Most of the code describing operations in this workflow are in data/outbrain/nvtabular/utils/workflow.py and leverage NVTabular v0.3. As stated in its repository, NVTabular, a component of NVIDIA Merlin Open Beta, is a feature engineering and preprocessing library for tabular data that is designed to quickly and easily manipulate terabyte scale datasets and train deep learning based recommender systems. It provides a high-level abstraction to simplify code and accelerates computation on the GPU using the RAPIDS Dask-cuDF library. The code to transform the NVTabular Parquet output into TFRecords is in data/outbrain/nvtabular/utils/converter.py. The NVTabular version of preprocessing is not subject to the same memory and storage constraints as its Spark counterpart, since NVTabular is able to manipulate tables on GPU and work with tables much larger than even physical RAM memory. The NVTabular Outbrain workflow has been successfully tested on DGX-1 V100 and DGX A100 for single and multigpu preprocessing.

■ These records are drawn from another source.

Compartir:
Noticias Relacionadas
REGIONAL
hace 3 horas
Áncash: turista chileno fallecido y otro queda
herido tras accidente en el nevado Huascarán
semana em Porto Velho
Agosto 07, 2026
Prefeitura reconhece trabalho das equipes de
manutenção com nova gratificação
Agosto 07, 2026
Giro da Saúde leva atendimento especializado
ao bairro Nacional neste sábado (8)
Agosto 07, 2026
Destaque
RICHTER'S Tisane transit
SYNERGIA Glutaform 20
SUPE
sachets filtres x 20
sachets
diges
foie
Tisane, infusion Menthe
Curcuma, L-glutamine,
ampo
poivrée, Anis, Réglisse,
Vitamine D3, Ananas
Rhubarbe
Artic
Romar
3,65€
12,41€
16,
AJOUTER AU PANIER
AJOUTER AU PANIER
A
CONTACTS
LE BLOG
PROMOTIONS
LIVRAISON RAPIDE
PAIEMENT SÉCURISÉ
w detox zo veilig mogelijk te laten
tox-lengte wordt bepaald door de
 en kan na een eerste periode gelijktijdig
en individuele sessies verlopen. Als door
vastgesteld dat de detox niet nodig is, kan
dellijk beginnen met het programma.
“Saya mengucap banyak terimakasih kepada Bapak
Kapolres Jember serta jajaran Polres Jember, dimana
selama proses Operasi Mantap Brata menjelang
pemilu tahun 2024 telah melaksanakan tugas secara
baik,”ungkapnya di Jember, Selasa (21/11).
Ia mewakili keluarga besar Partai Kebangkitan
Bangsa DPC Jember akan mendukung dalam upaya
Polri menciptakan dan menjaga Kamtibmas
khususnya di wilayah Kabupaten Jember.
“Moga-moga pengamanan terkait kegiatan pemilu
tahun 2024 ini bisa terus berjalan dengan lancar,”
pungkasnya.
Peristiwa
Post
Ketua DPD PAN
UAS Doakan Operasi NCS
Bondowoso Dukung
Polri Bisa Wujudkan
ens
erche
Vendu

For more information about NVTabular, refer to the NVTabular documentation.

Training process

The training can be started by running the main.py script. By default, the script is in train mode. Other training related configs are also present in the trainer/utils/arguments.py and can be seen using the command python main.py -h. Training happens on a TFRecords training dataset files that match --train_data_pattern. Training is run for --num_epochs epochs with a global batch size of --global_batch_size in strong scaling mode (i.e. the effective batch size per GPU equals global_batch_size/gpu_count).

The model: tf.keras.experimental.WideDeepModel consists of a wide part and deep part with a sigmoid activation in the output layer (see Figure 1) for reference and trainer/model/widedeep.py for model definition).

During training (default configuration): Two separate optimizers are used to optimize the wide and the deep part of the network:

  • FTLR (Follow the Regularized Leader) optimizer is used to optimize the wide part of the network.
  • RMSProp optimizer is used to optimize the deep part of the network.

Checkpoint of the model:

  • Can be loaded at the beginning of training when --use_checkpoint is set
  • is saved into --model_dir after each training epoch. Only the last checkpoint is kept.
  • Contains information about number of training epochs

The model is evaluated on an evaluation dataset after every training epoch training log is displayed in the console and stored in --log_filename.

Every 100 batches with training metrics: loss, binary accuracy, AUC ROC, MAP@12 value

Every epoch after training, evaluation metrics are logged: loss, binary accuracy, AUC ROC, MAP@12 value

Evaluation process

The evaluation can be started by running the main.py --evaluation script. Evaluation is done for TFRecords dataset stored in --eval_data_pattern. Other evaluation related configs are also present in the trainer/utils/arguments.py and can be seen using the command python main.py -h.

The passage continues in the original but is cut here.